# taz.de -- Hambugrer erfindet Super-Rodel: Der Mann mit dem geilen Schlitten
       
       > Der Hamburger Sven Wagner baut oft selbst, was er so braucht. jetzt
       > erfand er einen Schlitten, der 140 Stundenkilometer schafft.
       
 (IMG) Bild: Kann so unglaublich schnell fahren: Sven Wagners neuer Superschlitten
       
       Seine Werkstatt steht unter offenem Himmel: ein stählerner Werktisch mit
       Schraubstock unter einem schmalen Vordach, ein paar Meter weiter ein
       Verschlag mit Schraubenschlüsseln, Bohrern, Gewindeschneidern. Ein Eisvogel
       fliegt vorbei und stößt sich mit einem stumpfen Ton den Kopf an einer
       aufgebockten Segelyacht. Hier auf dem Gelände eines Seglervereins direkt an
       der Bille im Hamburger Osten hat Sven Wagner etwas ausgetüftelt, das auf
       den ersten Blick so gar nicht nach Hamburg passt: einen Super-Schlitten,
       will sagen: einen Rodel, der bis zu 140 Sachen schafft.
       
       Ganz so hergeholt ist die Idee für einen Hamburger nicht, schließlich
       stellt die Stadt die größte Sektion des Deutschen Alpenvereins. Auch Sven
       Wagner ist schon als Kind Ski gefahren. Mit den Jahren verlor er die Lust
       daran, wollte aber trotzdem Winterferien machen. Auf dem Weg zu einem
       Tauchurlaub in Ägypten habe er die ersten Skizzen angefertigt, erzählt
       Wagner. Seiner damaligen Freundin versprach er: „Ich bau‘ uns einen richtig
       geilen Schlitten.“
       
       Was auf einer Werkbank vor ihm steht, ist so etwas wie ein
       Formel-Eins-Wagen unter den Rodeln. Das gilt für das schlanke Chassis mit
       der halb liegenden Sitzposition bis zu den Kosten von voraussichtlich
       einigen Tausend Euro für eine künftige Serienversion.
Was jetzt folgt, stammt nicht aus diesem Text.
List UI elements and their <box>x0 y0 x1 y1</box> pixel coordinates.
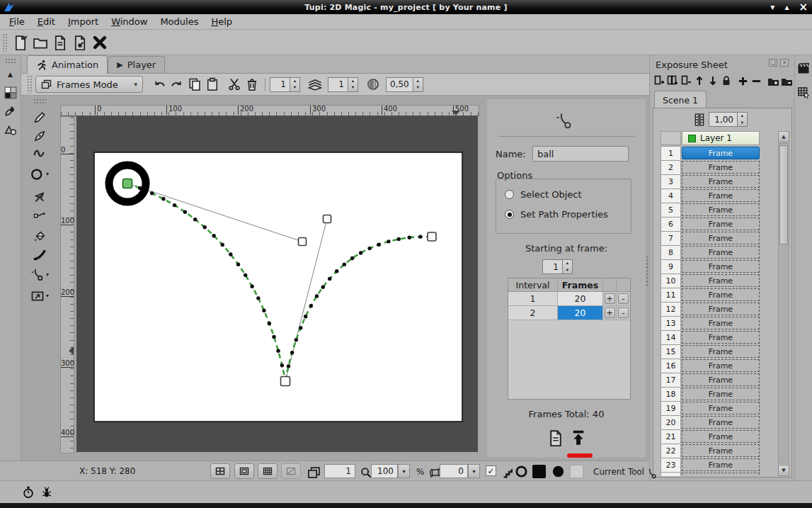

Der Rahmen ist mit
       Bootslack versiegelt, die Schraubenköpfe sind sauber mit Holzpropfen
       abgedeckt und die Ösen für die Federbeine aus mattem Aluminium.
       
       Ein paar Kinderski für die Kufen stehen in einem Plastikeimer neben
       Wagners Werkbank, dazu ein paar Holzleisten. Alle größeren Teile, aus denen
       der Schlitten besteht, hat Wagner, von Beruf Betriebsschlosser, selbst
       hergestellt: Er hat Beschläge gebogen, Bremsbügel geschweißt und in
       geduldiger Kleinarbeit aus Furnierholz und Epoxidharz Federbeine aufgebaut.
       
       Das Material stammt aus dem Baumarkt, aber auch ein Frühstücksbrettchen für
       das erste Lenkrad war darunter. Jetzt ist er gerade dabei, den
       Vorführschlitten für eine Messe schick zu machen. Wagners Vater Volker
       kommt mit einer Schraubenhülse an, mit der das Gestänge der Fußbremsen
       befestigt werden könnte, wie er findet. „Papa, hier kommt entweder Alu ran
       oder Edelstahl“, sagt Wagner ungehalten. Der Teufel steckt im Detail und
       Sven Wagner mag nicht, dass an seinem Schlitten etwas rosten kann.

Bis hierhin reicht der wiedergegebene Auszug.